WHAT YOU ARE ASKED TO DO: Copy out the entries below exactly as they stand, but only from the line containing "Tradisjonelt har partene" through the line containing "gjelder prøvenes varighet, reiseavstand".

Dataset entries:
◇ ◇ ◇ ◇
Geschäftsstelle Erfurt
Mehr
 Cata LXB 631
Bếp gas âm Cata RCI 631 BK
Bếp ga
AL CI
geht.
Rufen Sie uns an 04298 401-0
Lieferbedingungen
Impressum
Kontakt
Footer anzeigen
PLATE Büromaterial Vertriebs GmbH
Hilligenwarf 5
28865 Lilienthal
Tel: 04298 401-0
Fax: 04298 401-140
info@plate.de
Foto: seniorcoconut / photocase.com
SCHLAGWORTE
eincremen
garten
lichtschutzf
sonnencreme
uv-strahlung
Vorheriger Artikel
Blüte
◇ ◇ ◇ ◇
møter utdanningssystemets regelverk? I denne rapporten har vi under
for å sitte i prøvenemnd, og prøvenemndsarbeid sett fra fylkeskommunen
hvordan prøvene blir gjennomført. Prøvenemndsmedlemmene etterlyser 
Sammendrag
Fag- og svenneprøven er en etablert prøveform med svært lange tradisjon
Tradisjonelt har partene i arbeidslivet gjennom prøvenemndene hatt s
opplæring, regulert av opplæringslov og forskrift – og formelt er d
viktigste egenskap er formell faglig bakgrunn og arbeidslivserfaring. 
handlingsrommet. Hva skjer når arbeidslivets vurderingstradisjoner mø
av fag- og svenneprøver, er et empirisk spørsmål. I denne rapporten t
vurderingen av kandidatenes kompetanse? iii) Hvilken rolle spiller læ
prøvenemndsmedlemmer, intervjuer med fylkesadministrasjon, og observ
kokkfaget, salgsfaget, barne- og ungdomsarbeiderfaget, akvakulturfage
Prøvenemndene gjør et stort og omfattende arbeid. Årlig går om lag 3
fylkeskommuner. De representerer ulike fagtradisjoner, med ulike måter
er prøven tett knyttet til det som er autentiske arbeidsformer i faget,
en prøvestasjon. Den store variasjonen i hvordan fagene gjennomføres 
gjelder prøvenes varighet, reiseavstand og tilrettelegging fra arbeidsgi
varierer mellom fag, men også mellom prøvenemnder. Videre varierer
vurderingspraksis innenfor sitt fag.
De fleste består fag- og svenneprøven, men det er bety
◇ ◇ ◇ ◇
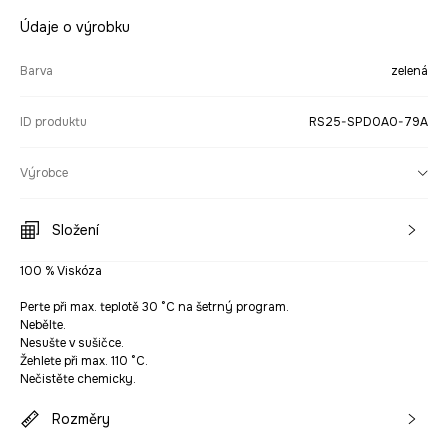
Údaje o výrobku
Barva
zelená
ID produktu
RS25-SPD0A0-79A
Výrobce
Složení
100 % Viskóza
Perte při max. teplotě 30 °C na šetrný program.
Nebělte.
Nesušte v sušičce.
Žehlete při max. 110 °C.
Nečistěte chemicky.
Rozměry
◇ ◇ ◇ ◇
TASK RESPONSE:
Tradisjonelt har partene i arbeidslivet gjennom prøvenemndene hatt s
opplæring, regulert av opplæringslov og forskrift – og formelt er d
viktigste egenskap er formell faglig bakgrunn og arbeidslivserfaring. 
handlingsrommet. Hva skjer når arbeidslivets vurderingstradisjoner mø
av fag- og svenneprøver, er et empirisk spørsmål. I denne rapporten t
vurderingen av kandidatenes kompetanse? iii) Hvilken rolle spiller læ
prøvenemndsmedlemmer, intervjuer med fylkesadministrasjon, og observ
kokkfaget, salgsfaget, barne- og ungdomsarbeiderfaget, akvakulturfage
Prøvenemndene gjør et stort og omfattende arbeid. Årlig går om lag 3
fylkeskommuner. De representerer ulike fagtradisjoner, med ulike måter
er prøven tett knyttet til det som er autentiske arbeidsformer i faget,
en prøvestasjon. Den store variasjonen i hvordan fagene gjennomføres 
gjelder prøvenes varighet, reiseavstand og tilrettelegging fra arbeidsgi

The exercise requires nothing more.